▶ WORK INSTRUCTION
Once the line containing "USD (khoảng 4,5 tỷ đồng)." is found in the records below, return it and each following line exactly, up to and including the line containing "Daniel Baena - Armando", and nothing else.

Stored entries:
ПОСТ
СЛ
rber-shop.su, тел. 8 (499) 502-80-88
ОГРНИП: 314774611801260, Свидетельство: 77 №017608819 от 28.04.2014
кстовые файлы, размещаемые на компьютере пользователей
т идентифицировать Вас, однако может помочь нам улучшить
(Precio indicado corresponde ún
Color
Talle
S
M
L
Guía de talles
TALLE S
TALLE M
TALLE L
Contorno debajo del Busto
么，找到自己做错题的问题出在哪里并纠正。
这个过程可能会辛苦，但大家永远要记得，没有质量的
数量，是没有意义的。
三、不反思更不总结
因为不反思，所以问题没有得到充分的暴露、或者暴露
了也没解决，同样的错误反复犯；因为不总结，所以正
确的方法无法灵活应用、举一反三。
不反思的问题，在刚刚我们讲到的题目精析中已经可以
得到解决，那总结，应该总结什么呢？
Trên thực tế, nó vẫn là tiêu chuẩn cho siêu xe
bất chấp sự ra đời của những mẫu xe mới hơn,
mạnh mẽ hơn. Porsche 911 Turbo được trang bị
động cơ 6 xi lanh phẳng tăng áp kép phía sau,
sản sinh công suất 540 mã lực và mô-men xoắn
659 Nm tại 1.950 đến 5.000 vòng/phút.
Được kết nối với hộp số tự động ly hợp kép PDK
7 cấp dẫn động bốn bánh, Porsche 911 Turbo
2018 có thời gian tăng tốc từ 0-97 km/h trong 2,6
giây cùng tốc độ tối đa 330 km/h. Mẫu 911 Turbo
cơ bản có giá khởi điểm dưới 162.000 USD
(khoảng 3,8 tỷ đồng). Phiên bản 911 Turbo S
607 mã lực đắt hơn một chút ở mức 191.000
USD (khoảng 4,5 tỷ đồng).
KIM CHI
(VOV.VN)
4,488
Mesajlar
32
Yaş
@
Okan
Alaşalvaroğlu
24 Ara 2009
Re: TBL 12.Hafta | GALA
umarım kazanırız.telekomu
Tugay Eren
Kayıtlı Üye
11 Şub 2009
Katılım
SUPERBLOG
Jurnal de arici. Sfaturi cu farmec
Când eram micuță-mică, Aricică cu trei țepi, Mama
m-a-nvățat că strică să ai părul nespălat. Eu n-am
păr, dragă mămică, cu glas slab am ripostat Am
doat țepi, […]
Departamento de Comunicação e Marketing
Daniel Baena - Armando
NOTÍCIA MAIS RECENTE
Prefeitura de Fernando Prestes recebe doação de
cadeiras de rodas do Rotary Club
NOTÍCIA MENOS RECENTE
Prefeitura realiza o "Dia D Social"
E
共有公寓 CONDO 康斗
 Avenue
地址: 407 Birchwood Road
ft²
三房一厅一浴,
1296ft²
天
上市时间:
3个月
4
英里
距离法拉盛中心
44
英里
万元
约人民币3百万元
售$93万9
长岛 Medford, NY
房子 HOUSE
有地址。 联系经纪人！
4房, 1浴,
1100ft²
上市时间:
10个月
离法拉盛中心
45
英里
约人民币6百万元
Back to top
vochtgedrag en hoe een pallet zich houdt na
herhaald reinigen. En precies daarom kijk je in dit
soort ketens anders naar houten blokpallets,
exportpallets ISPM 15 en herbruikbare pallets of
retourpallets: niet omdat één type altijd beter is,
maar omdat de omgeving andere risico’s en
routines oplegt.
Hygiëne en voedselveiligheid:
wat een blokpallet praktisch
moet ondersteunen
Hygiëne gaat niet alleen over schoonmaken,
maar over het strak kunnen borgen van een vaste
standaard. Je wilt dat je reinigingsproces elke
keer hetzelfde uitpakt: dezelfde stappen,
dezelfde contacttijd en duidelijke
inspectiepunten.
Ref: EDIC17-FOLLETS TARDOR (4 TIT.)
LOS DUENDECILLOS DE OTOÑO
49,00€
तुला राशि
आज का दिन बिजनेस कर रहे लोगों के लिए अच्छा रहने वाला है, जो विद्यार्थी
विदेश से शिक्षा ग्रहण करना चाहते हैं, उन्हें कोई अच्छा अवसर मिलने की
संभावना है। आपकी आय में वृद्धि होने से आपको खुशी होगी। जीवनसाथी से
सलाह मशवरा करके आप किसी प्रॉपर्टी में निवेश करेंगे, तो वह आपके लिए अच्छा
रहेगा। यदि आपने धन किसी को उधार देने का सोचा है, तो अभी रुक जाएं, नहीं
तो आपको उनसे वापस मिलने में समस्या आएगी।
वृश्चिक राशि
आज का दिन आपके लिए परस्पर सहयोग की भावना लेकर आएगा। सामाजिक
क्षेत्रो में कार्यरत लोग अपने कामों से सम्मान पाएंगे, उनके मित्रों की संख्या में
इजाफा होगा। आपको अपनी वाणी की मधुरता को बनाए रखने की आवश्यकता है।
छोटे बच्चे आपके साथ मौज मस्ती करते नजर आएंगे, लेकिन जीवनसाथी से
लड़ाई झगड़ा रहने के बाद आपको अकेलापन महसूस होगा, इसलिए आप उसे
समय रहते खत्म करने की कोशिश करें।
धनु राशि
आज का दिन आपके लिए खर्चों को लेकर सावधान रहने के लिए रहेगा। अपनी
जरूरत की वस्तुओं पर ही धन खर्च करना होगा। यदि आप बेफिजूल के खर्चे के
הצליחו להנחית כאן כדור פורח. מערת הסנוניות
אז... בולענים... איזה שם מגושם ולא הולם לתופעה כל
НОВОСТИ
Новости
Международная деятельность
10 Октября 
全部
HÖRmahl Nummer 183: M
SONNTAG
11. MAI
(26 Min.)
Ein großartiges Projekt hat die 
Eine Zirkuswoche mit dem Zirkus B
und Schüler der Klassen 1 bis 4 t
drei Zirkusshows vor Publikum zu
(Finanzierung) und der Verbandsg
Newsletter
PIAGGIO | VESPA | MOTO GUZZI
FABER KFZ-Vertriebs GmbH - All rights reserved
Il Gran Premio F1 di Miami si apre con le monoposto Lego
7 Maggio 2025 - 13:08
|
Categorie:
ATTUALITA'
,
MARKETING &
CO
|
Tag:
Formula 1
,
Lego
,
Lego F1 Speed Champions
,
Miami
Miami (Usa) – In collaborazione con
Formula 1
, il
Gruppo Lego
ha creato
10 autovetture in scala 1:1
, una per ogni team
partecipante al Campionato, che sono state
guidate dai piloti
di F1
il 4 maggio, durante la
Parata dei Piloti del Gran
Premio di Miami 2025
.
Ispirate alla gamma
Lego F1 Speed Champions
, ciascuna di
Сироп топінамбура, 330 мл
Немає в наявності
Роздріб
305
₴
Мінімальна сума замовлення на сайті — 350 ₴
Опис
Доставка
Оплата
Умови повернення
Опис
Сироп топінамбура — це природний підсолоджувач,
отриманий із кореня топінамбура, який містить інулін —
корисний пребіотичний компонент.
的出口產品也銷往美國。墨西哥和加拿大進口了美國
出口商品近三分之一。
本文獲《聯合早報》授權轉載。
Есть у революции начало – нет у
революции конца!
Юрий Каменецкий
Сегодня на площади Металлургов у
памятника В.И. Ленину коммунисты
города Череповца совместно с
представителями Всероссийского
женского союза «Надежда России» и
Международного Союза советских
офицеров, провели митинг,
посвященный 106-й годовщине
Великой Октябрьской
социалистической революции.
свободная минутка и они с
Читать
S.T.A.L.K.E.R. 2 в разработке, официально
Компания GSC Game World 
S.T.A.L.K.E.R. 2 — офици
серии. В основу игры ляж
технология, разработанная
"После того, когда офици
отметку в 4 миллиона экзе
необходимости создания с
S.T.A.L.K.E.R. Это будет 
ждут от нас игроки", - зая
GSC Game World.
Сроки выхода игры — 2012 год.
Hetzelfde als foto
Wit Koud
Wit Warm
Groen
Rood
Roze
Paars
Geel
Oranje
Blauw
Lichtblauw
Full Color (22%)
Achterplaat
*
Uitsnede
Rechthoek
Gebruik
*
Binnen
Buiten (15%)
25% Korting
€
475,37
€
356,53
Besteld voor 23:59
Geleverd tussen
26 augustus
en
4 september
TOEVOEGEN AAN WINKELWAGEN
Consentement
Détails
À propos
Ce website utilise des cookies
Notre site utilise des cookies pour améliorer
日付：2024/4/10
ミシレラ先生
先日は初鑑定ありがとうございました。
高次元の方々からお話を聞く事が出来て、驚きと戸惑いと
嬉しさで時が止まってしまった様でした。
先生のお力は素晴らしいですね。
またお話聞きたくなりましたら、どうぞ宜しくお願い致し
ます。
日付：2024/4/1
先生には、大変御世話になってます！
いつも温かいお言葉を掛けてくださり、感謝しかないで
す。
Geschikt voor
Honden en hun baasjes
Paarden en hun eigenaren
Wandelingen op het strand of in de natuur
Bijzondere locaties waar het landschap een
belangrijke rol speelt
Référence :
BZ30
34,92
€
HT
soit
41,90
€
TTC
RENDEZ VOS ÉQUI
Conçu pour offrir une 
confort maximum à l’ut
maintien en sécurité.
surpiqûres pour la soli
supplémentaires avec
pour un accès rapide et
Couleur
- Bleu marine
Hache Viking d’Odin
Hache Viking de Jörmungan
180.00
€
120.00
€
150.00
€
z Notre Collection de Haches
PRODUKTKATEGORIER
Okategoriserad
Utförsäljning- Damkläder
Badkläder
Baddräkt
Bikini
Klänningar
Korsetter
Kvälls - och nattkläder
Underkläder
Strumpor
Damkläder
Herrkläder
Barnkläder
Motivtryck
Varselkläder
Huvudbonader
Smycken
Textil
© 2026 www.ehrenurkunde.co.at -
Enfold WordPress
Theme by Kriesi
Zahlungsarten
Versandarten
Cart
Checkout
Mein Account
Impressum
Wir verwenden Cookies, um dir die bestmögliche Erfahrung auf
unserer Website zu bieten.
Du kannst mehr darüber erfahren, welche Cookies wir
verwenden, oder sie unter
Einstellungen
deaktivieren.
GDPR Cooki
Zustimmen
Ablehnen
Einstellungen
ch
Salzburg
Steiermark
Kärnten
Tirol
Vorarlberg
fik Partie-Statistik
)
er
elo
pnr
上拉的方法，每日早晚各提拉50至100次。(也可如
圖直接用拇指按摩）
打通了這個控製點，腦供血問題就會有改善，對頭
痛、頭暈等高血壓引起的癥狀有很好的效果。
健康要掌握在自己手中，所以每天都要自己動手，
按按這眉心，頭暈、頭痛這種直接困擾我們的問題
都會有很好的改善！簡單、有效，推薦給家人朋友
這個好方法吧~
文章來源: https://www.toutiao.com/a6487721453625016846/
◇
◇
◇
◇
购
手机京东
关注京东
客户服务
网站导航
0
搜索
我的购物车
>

▶ RESULT
USD (khoảng 4,5 tỷ đồng).
KIM CHI
(VOV.VN)
4,488
Mesajlar
32
Yaş
@
Okan
Alaşalvaroğlu
24 Ara 2009
Re: TBL 12.Hafta | GALA
umarım kazanırız.telekomu
Tugay Eren
Kayıtlı Üye
11 Şub 2009
Katılım
SUPERBLOG
Jurnal de arici. Sfaturi cu farmec
Când eram micuță-mică, Aricică cu trei țepi, Mama
m-a-nvățat că strică să ai părul nespălat. Eu n-am
păr, dragă mămică, cu glas slab am ripostat Am
doat țepi, […]
Departamento de Comunicação e Marketing
Daniel Baena - Armando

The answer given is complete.